The chances of her making it a career are very small, so I would just continue to encourage her whilst she still enjoys it. If she lacks confidence due to feeling she's not as good as some of the others, then maybe that isn't a good thing long term.

To answer your original question, I do think a natural talent for dance is something that can't be taught, but that doesn't mean those who don't have it can't enjoy it too!

unrealhousewife Tue 17-Jun-14 11:41:16

And there's not just ballet - so many different types of dance classes now particularly in London.

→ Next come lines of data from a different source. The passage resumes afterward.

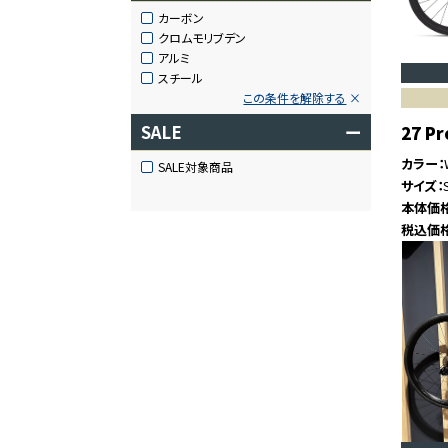
カーボン
クロムモリブデン
アルミ
スチール
この条件を解除する
SALE
ー
27 Pr
カラー
SALE対象商品
サイズ
本体価
税込価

nonicknameseemsavailable Tue 17-Jun-14 21:11:03

there are so many other types of dance she could try - some people think that ballroom dancers look almost wooden because of the posture they have to have so could she look into other forms of dance? She may not be a natural ballerina but that doesn't mean she doesn't have rhythm and the ability to dance very well in a different style.

Timeisawastin Tue 17-Jun-14 21:11:11

My Dd took up synchronised swimming at 13 after giving up gymnastics. She wasn't a swimmer, but found it easy enough to pick up. She has progressed rapidly and is now competing at national level. It's a great sport to move into from dance or gymnastics and there are clubs all over the country.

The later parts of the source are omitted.